El plenario concluyó con un mensaje compartido: enfrentar el avance de las ultraderechas exige articular resistencias locales e internacionales que pongan la vida en el centro, tender puentes entre feminismos, antirracismos y luchas por la tierra, y sostener el poder transformador de los cuidados como fundamento político.

‘Volver a nosotras mismas’: el eco feminista que cerró el Congreso

En la clausura del Congreso resonó una frase que condensó el espíritu de los tres días compartidos: “No es solo volver a las calles, es volver a nosotras mismas.” La frase surgió desde el público, pronunciada por una participante que tomó la palabra en el tramo final. Su mensaje -sereno, lúcido, profundamente político- , fue una invitación a cuidarnos, a reflexionar y a sostener la lucha desde el apoyo mutuo. Un recordatorio de que el cuerpo y los vínculos también son trincheras.

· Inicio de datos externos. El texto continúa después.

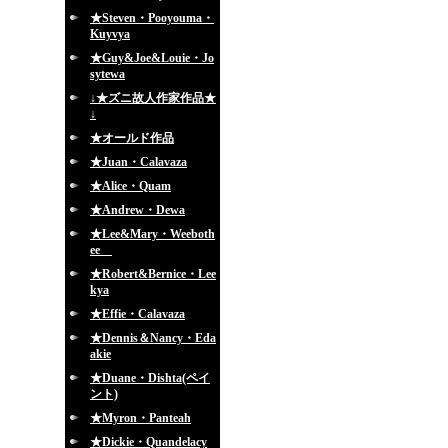
★Steven・Pooyouma・
Kuyvya
★Guy&Joe&Louie・Jo
sytewa
↓★ズニ故人作家作品★
↓
★オールド作品
★Juan・Calavaza
★Alice・Quam
★Andrew・Dewa
★Lee&Mary・Weeboth
ee
★Robert&Bernice・Lee
kya
★Effie・Calavaza
★Dennis＆Nancy・Eda
akie
★Duane・Dishta(ペイ
ント)
★Myron・Panteah
★Dickie・Quandelacy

El auditorio guardó silencio unos segundos antes del aplauso. En ese silencio se reconoció una certeza compartida: los feminismos no solo resisten, también cuidan lo que hace posible seguir luchando. Entre las asistentes hubo matices y desacuerdos. Pero la mayoría coincidió en el valor político de ese gesto de recogimiento, de esa fuerza que se gesta cuando las mujeres vuelven a sí mismas para volver después al mundo con más claridad y arraigo.

Desde Entrepueblos, esta reflexión enlaza con lo defendido en las mesas y ponencias del Congreso: las ciudades vivibles, la soberanía alimentaria local, las economías feministas rurales, las redes solidarias que atraviesan territorios y generaciones. Todas esas experiencias nos recuerdan que el cuidado es una práctica política, no una teoría.

El cierre, a cargo de compañeras de distintos territorios, retomó la idea que había atravesado las intervenciones de Suha Alnajjar, Miriam Nobre, Pastora Filigrana, Natalia Riera y tantas otras: la economía feminista es también una pedagogía de la esperanza. Es la voluntad de sostener la vida incluso en contextos adversos, de crear comunidad en medio del desgaste y de mantener abierta la posibilidad de un futuro compartido.

El IX Congreso de Economía Feminista de Sevilla deja un mensaje: la convicción de que los feminismos se fortalecen cuando se escuchan, se abrazan y se acompañan. Volver a nosotras mismas es, también, volver al mundo con otra mirada: más lenta, más colectiva, más justa. La que hace posible sostener la vida.

“La economía feminista se construye desde el cuidado y la solidaridad. Esa es la verdadera fuerza para sostener la vida frente a la crisis global.”